Admitting my cravings feels like a failure. “How can you claim to be this healthy, plant-based person and also talk about how you want meat? And brownie sundaes? You’re such a hypocrite.”
In one of the most personally useful Bible passages, Paul says,
“Everything is permissible, but not everything is helpful. Everything is permissible, but not everything builds up.” 1 Corinthians 10:23
I can eat that steak, gorge on a Chinese Buffett, lick the bowl after devouring the last bite of that brownie sundae. But will it be helpful to me? No. (Sad face. No, really -insert Kelly’s sad face.) Will it be helpful to my baby? No. It’s just crap food. And, sadly, I’ve eaten plenty of crap food in my life.
The challenge is this dang nausea. When foods my brain wants me to eat are foods my stomach can’t handle, I feel lost. I revert to comfort, because nausea is freakin’ uncomfortable. But talking about my struggle is helpful. Admitting that I’m not as strong or as perfect as I’d like to be, that’s actually empowering. It’s what I’ve always felt about saying no. When I can say no to something -when I take the power of choice into my own hands- then that’s when I can say yes to it. And visa versa.

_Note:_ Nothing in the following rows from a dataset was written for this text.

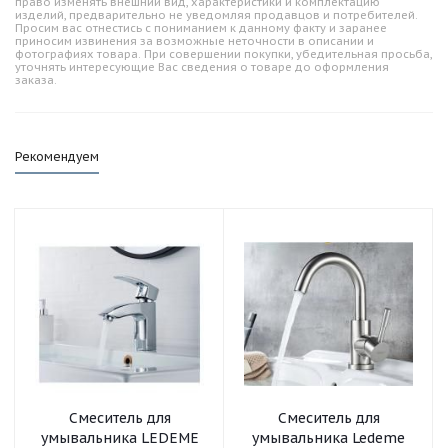
право изменять внешний вид, характеристики и комплектацию
изделий, предварительно не уведомляя продавцов и потребителей.
Просим вас отнестись с пониманием к данному факту и заранее
приносим извинения за возможные неточности в описании и
фотографиях товара. При совершении покупки, убедительная просьба,
уточнять интересующие Вас сведения о товаре до оформления
заказа.
Рекомендуем
Смеситель для
Смеситель для
умывальника LEDEME
умывальника Ledeme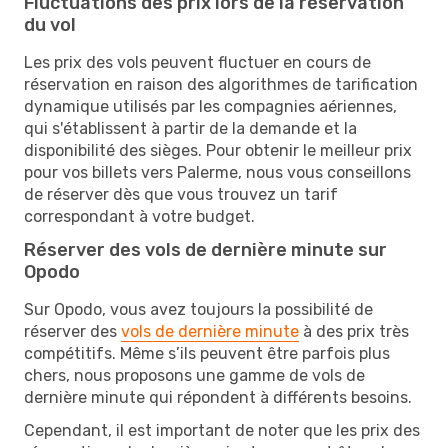
Fluctuations des prix lors de la réservation
du vol
Les prix des vols peuvent fluctuer en cours de
réservation en raison des algorithmes de tarification
dynamique utilisés par les compagnies aériennes,
qui s'établissent à partir de la demande et la
disponibilité des sièges. Pour obtenir le meilleur prix
pour vos billets vers Palerme, nous vous conseillons
de réserver dès que vous trouvez un tarif
correspondant à votre budget.
Réserver des vols de dernière minute sur
Opodo
Sur Opodo, vous avez toujours la possibilité de
réserver des
vols de dernière minute
à des prix très
compétitifs. Même s’ils peuvent être parfois plus
chers, nous proposons une gamme de vols de
dernière minute qui répondent à différents besoins.
Cependant, il est important de noter que les prix des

Confused? (Yeah, that can be confusing.) As an introvert, social functions are very uncomfortable. When I “had” to go to youth group as a kid, I’d drag my feet. I ended up happy I went in the end, but I hated that I was obligated to go. When I finally started saying no to going, making it MY choice, within 30 minutes I actually wanted to go again. Because I had control.
The same goes with food.
If I tell myself, “Sure, Kelly. You can totally go out to eat and order a juicy steak. Have that chocolate molten lava cake with ice cream afterward. And don’t forget all the buttered garlic bread you can handle” well, that puts the power if choice in my court. Then I can turn around, look at the option and say, “Hm. Actually, I’m good. I’m sticking with my veggies, thank you.”
So I’m taking back the power of choice. Everything is available, but not everything is good for me. I decide.
Go ahead, John, you can eat your steak. I’ll stick with the beans and potatoes.